[Page-level text extractions]
──────

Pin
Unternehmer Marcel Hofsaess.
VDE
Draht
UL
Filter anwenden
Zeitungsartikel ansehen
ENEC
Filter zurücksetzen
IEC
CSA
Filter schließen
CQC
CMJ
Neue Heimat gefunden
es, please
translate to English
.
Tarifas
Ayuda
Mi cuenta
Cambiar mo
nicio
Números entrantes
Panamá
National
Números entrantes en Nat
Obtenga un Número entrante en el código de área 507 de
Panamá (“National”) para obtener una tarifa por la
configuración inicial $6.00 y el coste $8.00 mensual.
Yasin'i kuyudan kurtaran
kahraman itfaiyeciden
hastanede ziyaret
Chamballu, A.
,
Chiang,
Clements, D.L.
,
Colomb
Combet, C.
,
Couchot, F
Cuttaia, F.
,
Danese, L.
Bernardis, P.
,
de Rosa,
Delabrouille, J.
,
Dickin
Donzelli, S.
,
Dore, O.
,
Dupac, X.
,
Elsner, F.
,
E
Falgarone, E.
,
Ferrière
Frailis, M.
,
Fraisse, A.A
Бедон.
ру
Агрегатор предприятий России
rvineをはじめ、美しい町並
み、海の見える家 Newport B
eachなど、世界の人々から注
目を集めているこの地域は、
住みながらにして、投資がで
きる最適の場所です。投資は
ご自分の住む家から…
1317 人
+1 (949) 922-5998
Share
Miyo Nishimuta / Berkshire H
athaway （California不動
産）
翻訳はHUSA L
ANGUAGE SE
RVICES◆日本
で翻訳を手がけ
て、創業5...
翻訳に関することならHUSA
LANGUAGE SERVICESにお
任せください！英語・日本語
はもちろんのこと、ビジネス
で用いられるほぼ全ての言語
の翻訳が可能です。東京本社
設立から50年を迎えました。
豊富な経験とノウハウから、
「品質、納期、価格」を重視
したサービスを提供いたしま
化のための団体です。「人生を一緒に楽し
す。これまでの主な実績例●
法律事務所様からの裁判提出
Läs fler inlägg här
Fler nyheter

──────

> [Task details]:
Reply by returning the full set of records above exactly.

> [Written answer]:
Pin
Unternehmer Marcel Hofsaess.
VDE
Draht
UL
Filter anwenden
Zeitungsartikel ansehen
ENEC
Filter zurücksetzen
IEC
CSA
Filter schließen
CQC
CMJ
Neue Heimat gefunden
es, please
translate to English
.
Tarifas
Ayuda
Mi cuenta
Cambiar mo
nicio
Números entrantes
Panamá
National
Números entrantes en Nat
Obtenga un Número entrante en el código de área 507 de
Panamá (“National”) para obtener una tarifa por la
configuración inicial $6.00 y el coste $8.00 mensual.
Yasin'i kuyudan kurtaran
kahraman itfaiyeciden
hastanede ziyaret
Chamballu, A.
,
Chiang,
Clements, D.L.
,
Colomb
Combet, C.
,
Couchot, F
Cuttaia, F.
,
Danese, L.
Bernardis, P.
,
de Rosa,
Delabrouille, J.
,
Dickin
Donzelli, S.
,
Dore, O.
,
Dupac, X.
,
Elsner, F.
,
E
Falgarone, E.
,
Ferrière
Frailis, M.
,
Fraisse, A.A
Бедон.
ру
Агрегатор предприятий России
rvineをはじめ、美しい町並
み、海の見える家 Newport B
eachなど、世界の人々から注
目を集めているこの地域は、
住みながらにして、投資がで
きる最適の場所です。投資は
ご自分の住む家から…
1317 人
+1 (949) 922-5998
Share
Miyo Nishimuta / Berkshire H
athaway （California不動
産）
翻訳はHUSA L
ANGUAGE SE
RVICES◆日本
で翻訳を手がけ
て、創業5...
翻訳に関することならHUSA
LANGUAGE SERVICESにお
任せください！英語・日本語
はもちろんのこと、ビジネス
で用いられるほぼ全ての言語
の翻訳が可能です。東京本社
設立から50年を迎えました。
豊富な経験とノウハウから、
「品質、納期、価格」を重視
したサービスを提供いたしま
化のための団体です。「人生を一緒に楽し
す。これまでの主な実績例●
法律事務所様からの裁判提出
Läs fler inlägg här
Fler nyheter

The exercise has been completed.